Dozens and dozens of police series and films have made it possible for almost no one in the world to be unaware of the importance that an autopsy can have in clarifying the causes of a crime. The time of death, the murder weapon, the identity of the attacker and even if there was a previous struggle are some of the elements that a forensic doctor can provide investigators when examining the body of a victim.

But it’s not the only case where an autopsy can be crucial. Less reflected in fiction, autopsies of patients dying from the disease often provide key information for doctors to better understand the disease that caused the deaths. In the midst of a never-ending COVID-19 pandemic, autopsies on the deceased have a role to play.
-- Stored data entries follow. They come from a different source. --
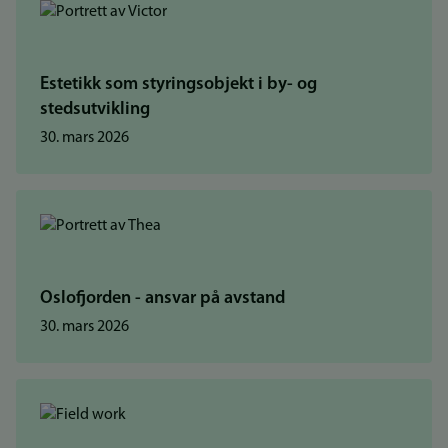
Estetikk som styringsobjekt i by- og
stedsutvikling
30. mars 2026
Oslofjorden - ansvar på avstand
30. mars 2026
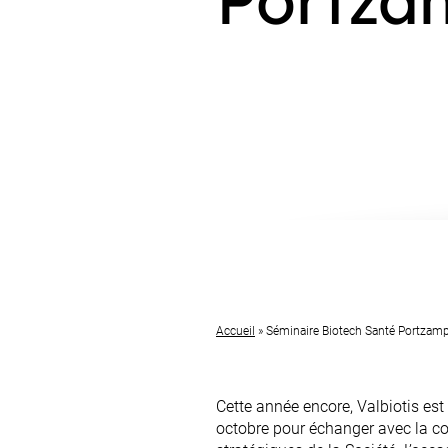
Accueil
»
Séminaire Biotech Santé Portzam
Cette année encore, Valbiotis est
octobre pour échanger avec la co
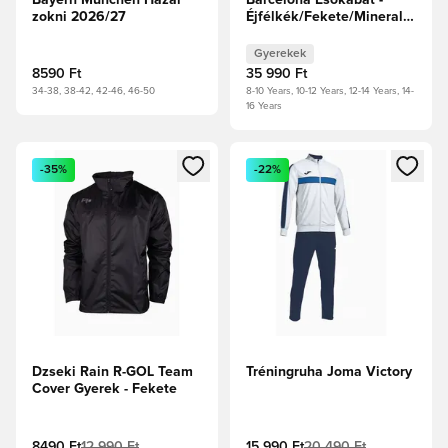
zokni 2026/27
Éjfélkék/Fekete/Mineral
Yellow Gyerek
Gyerekek
8590 Ft
35 990 Ft
34-38, 38-42, 42-46, 46-50
8-10 Years, 10-12 Years, 12-14 Years, 14-
16 Years
Megnyit egy modált a bejelentkezéshez vagy a tagként való 
Megnyit egy modált a bejelent
-35%
-22%
Dzseki Rain R-GOL Team
Tréningruha Joma Victory
Cover Gyerek - Fekete
8490 Ft
12 990 Ft
15 990 Ft
20 490 Ft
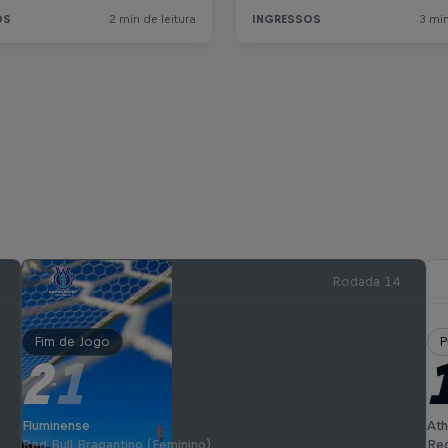
Rodada 14
Fim de Jogo
P
2
1
-
Fluminense
Ath
Red Bull Bragantino (Feminino)
Red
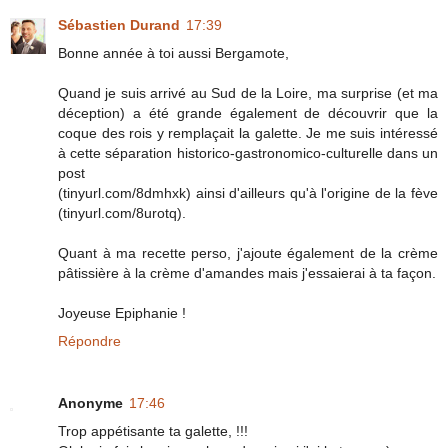
Sébastien Durand
17:39
Bonne année à toi aussi Bergamote,
Quand je suis arrivé au Sud de la Loire, ma surprise (et ma
déception) a été grande également de découvrir que la
coque des rois y remplaçait la galette. Je me suis intéressé
à cette séparation historico-gastronomico-culturelle dans un
post
(tinyurl.com/8dmhxk) ainsi d'ailleurs qu'à l'origine de la fève
(tinyurl.com/8urotq).
Quant à ma recette perso, j'ajoute également de la crème
pâtissière à la crème d'amandes mais j'essaierai à ta façon.
Joyeuse Epiphanie !
Répondre
Anonyme
17:46
Trop appétisante ta galette, !!!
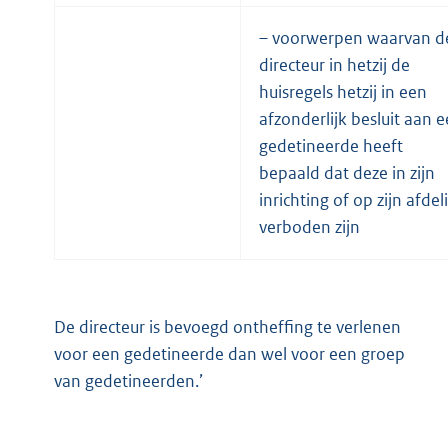
– voorwerpen waarvan d
directeur in hetzij de
huisregels hetzij in een
afzonderlijk besluit aan 
gedetineerde heeft
bepaald dat deze in zijn
inrichting of op zijn afdel
verboden zijn
De directeur is bevoegd ontheffing te verlenen
voor een gedetineerde dan wel voor een groep
van gedetineerden.’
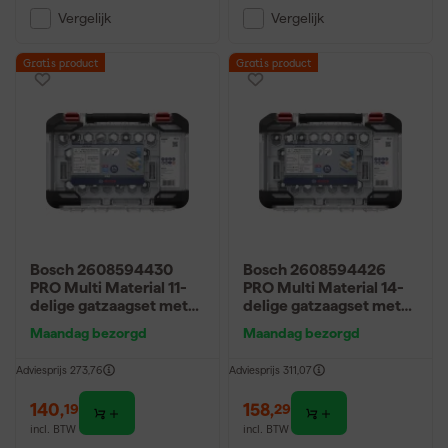
Vergelijk
Vergelijk
Gratis product
Gratis product
Bosch 2608594430
Bosch 2608594426
PRO Multi Material 11-
PRO Multi Material 14-
delige gatzaagset met
delige gatzaagset met
Power Change plus
Power Change plus
Maandag bezorgd
Maandag bezorgd
Adviesprijs
273,76
Adviesprijs
311,07
140
,
158
,
19
29
incl. BTW
incl. BTW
An article published by the Undark portal and collected by Smithsonian Magazine tells how autopsies performed by the U.S. doctors on patients who died of COVID-19 revealed data that health professionals themselves were not expecting.
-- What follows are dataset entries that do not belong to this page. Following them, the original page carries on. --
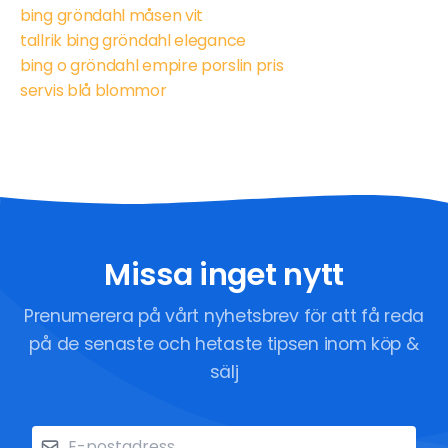
bing gröndahl måsen vit
tallrik bing gröndahl elegance
bing o gröndahl empire porslin pris
servis blå blommor
Missa inget nytt
Prenumerera på vårt nyhetsbrev för att få reda
på de senaste och hetaste tipsen inom köp &
sälj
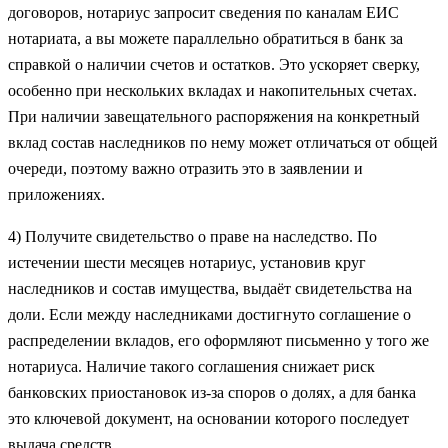
договоров, нотариус запросит сведения по каналам ЕИС
нотариата, а вы можете параллельно обратиться в банк за
справкой о наличии счетов и остатков. Это ускоряет сверку,
особенно при нескольких вкладах и накопительных счетах.
При наличии завещательного распоряжения на конкретный
вклад состав наследников по нему может отличаться от общей
очереди, поэтому важно отразить это в заявлении и
приложениях.
4) Получите свидетельство о праве на наследство. По
истечении шести месяцев нотариус, установив круг
наследников и состав имущества, выдаёт свидетельства на
доли. Если между наследниками достигнуто соглашение о
распределении вкладов, его оформляют письменно у того же
нотариуса. Наличие такого соглашения снижает риск
банковских приостановок из‑за споров о долях, а для банка
это ключевой документ, на основании которого последует
выдача средств.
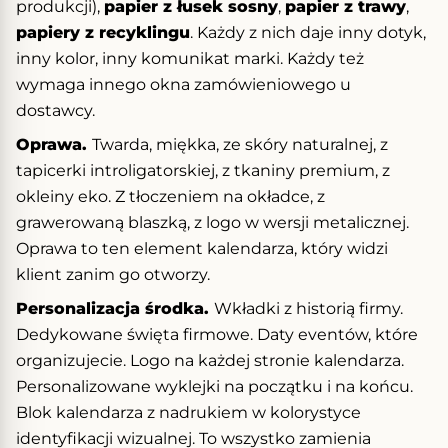
produkcji),
papier z łusek sosny
,
papier z trawy
,
papiery z recyklingu
. Każdy z nich daje inny dotyk,
inny kolor, inny komunikat marki. Każdy też
wymaga innego okna zamówieniowego u
dostawcy.
Oprawa.
Twarda, miękka, ze skóry naturalnej, z
tapicerki introligatorskiej, z tkaniny premium, z
okleiny eko. Z tłoczeniem na okładce, z
grawerowaną blaszką, z logo w wersji metalicznej.
Oprawa to ten element kalendarza, który widzi
klient zanim go otworzy.
Personalizacja środka.
Wkładki z historią firmy.
Dedykowane święta firmowe. Daty eventów, które
organizujecie. Logo na każdej stronie kalendarza.
Personalizowane wyklejki na początku i na końcu.
Blok kalendarza z nadrukiem w kolorystyce
identyfikacji wizualnej. To wszystko zamienia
One of the most remarkable findings made by the team of Mary Fowkes, a forensic pathologist at Mount Sinai Hospital in New York, was that the first 17 deaths from the new coronavirus that were analyzed that Covid-19 was causing blood clots all over the body. Four of them had died of pulmonary emboli after the blood vessels in the lungs become blocked.

Fowkes explained that the finding changed the way patients were treated. The following people being treated for COVID-19 were given clot-reducing medication. The treatment was successful and, although patients continued to die, the bodies were no longer causing blood clots all over the body.

The team also managed to verify the involvement of COVID-19 in the brain when they identified the virus within the frontal lobe of patients who, in life, had manifested confusion and loss of smell.

The autopsies also allowed doctors to correct some diagnoses about how the virus was attacking the heart and even to find some underlying diseases that become more dangerous by acting together with the coronavirus.

Based on the findings, many US hospitals began to increase the number of autopsies performed on patients, a practice that had been declining in recent decades due to more flexible regulations, improvements in imaging, and the desire to save costs.